[Stored data entries]
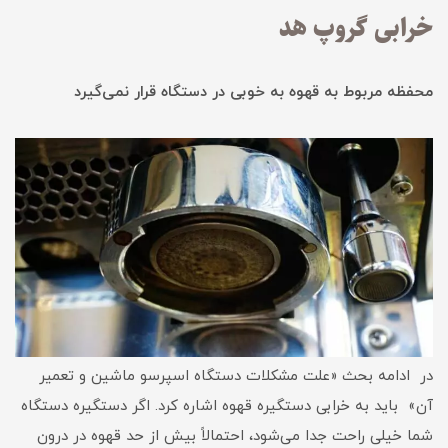
خرابی گروپ هد
محفظه مربوط به قهوه به خوبی در دستگاه قرار نمی‌گیرد
در ادامه بحث «علت مشکلات دستگاه اسپرسو ماشین و تعمیر
آن» باید به خرابی دستگیره قهوه اشاره کرد. اگر دستگیره دستگاه
شما خیلی راحت جدا می‌شود، احتمالاً‌ بیش از حد قهوه در درون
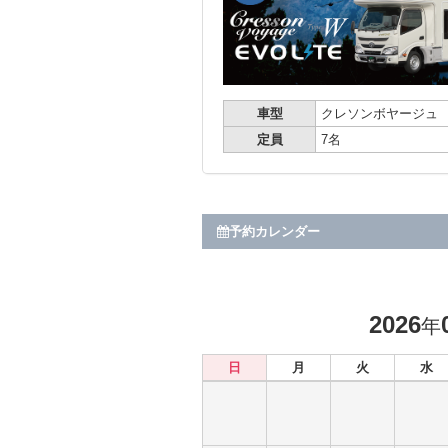
車型
クレソンボヤージュ
定員
7名
予約カレンダー
2026
年
日
月
火
水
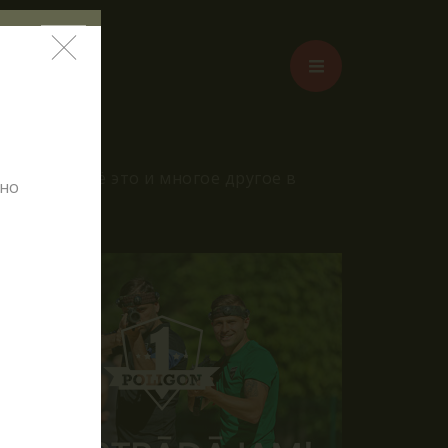
жения – всё это и многое другое в
тно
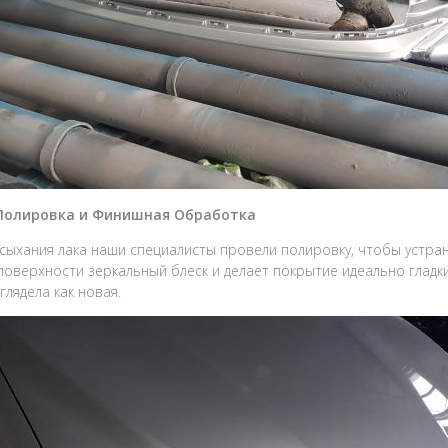
 Полировка и Финишная Обработка
сыхания лака наши специалисты провели полировку, чтобы устра
поверхности зеркальный блеск и делает покрытие идеально гладк
глядела как новая.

**Exercise aim**: Pictures stay out; reproduce exactly the lines from the one containing "محفظه مربوط به" through the end of the data.

**Completed task**:
محفظه مربوط به قهوه به خوبی در دستگاه قرار نمی‌گیرد
در ادامه بحث «علت مشکلات دستگاه اسپرسو ماشین و تعمیر
آن» باید به خرابی دستگیره قهوه اشاره کرد. اگر دستگیره دستگاه
شما خیلی راحت جدا می‌شود، احتمالاً‌ بیش از حد قهوه در درون
車型
クレソンボヤージュ
定員
7名
予約カレンダー
2026
年
日
月
火
水
жения – всё это и многое другое в
тно
 Полировка и Финишная Обработка
сыхания лака наши специалисты провели полировку, чтобы устра
поверхности зеркальный блеск и делает покрытие идеально гладк
глядела как новая.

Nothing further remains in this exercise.